Records to process >>

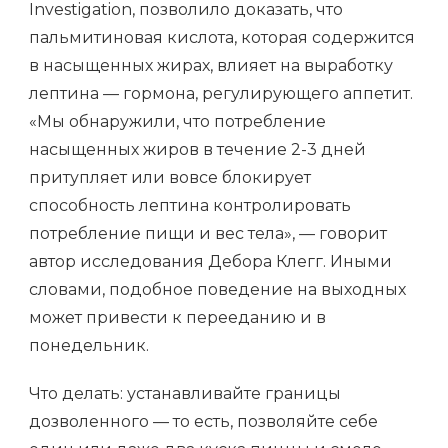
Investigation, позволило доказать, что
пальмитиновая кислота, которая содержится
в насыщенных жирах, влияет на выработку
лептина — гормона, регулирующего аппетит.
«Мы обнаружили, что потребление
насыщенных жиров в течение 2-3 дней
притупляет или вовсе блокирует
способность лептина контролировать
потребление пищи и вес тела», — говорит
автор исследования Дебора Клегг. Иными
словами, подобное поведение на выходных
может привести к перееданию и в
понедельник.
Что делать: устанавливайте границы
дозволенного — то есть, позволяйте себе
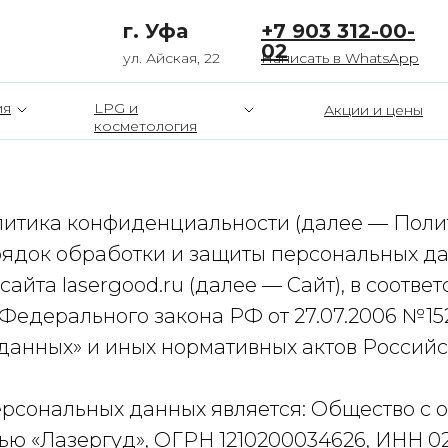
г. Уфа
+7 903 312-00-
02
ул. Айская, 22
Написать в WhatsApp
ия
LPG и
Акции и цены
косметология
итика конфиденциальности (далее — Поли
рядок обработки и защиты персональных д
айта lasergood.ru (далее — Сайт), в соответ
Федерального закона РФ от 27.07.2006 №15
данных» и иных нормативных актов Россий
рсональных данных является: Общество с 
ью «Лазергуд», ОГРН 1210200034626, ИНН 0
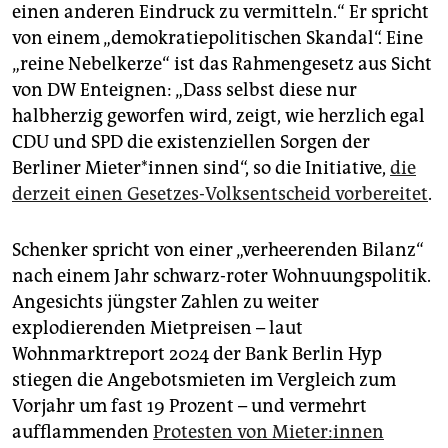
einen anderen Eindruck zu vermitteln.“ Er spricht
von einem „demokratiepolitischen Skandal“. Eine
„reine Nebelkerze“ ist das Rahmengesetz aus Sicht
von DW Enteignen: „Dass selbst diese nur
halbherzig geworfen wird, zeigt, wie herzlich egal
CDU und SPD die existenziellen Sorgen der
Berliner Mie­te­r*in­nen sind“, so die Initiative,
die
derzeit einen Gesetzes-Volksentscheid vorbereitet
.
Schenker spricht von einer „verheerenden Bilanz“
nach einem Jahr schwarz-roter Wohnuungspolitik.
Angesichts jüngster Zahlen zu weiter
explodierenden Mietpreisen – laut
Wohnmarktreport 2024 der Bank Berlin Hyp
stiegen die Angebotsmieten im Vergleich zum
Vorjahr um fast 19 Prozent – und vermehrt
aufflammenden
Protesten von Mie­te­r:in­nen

Problem requirements >> Everything in the records should be repeated exactly except the images.

Result for this exercise >>
Investigation, позволило доказать, что
пальмитиновая кислота, которая содержится
в насыщенных жирах, влияет на выработку
лептина — гормона, регулирующего аппетит.
«Мы обнаружили, что потребление
насыщенных жиров в течение 2-3 дней
притупляет или вовсе блокирует
способность лептина контролировать
потребление пищи и вес тела», — говорит
автор исследования Дебора Клегг. Иными
словами, подобное поведение на выходных
может привести к перееданию и в
понедельник.
Что делать: устанавливайте границы
дозволенного — то есть, позволяйте себе
г. Уфа
+7 903 312-00-
02
ул. Айская, 22
Написать в WhatsApp
ия
LPG и
Акции и цены
косметология
итика конфиденциальности (далее — Поли
рядок обработки и защиты персональных д
айта lasergood.ru (далее — Сайт), в соответ
Федерального закона РФ от 27.07.2006 №15
данных» и иных нормативных актов Россий
рсональных данных является: Общество с 
ью «Лазергуд», ОГРН 1210200034626, ИНН 0
einen anderen Eindruck zu vermitteln.“ Er spricht
von einem „demokratiepolitischen Skandal“. Eine
„reine Nebelkerze“ ist das Rahmengesetz aus Sicht
von DW Enteignen: „Dass selbst diese nur
halbherzig geworfen wird, zeigt, wie herzlich egal
CDU und SPD die existenziellen Sorgen der
Berliner Mie­te­r*in­nen sind“, so die Initiative,
die
derzeit einen Gesetzes-Volksentscheid vorbereitet
.
Schenker spricht von einer „verheerenden Bilanz“
nach einem Jahr schwarz-roter Wohnuungspolitik.
Angesichts jüngster Zahlen zu weiter
explodierenden Mietpreisen – laut
Wohnmarktreport 2024 der Bank Berlin Hyp
stiegen die Angebotsmieten im Vergleich zum
Vorjahr um fast 19 Prozent – und vermehrt
aufflammenden
Protesten von Mie­te­r:in­nen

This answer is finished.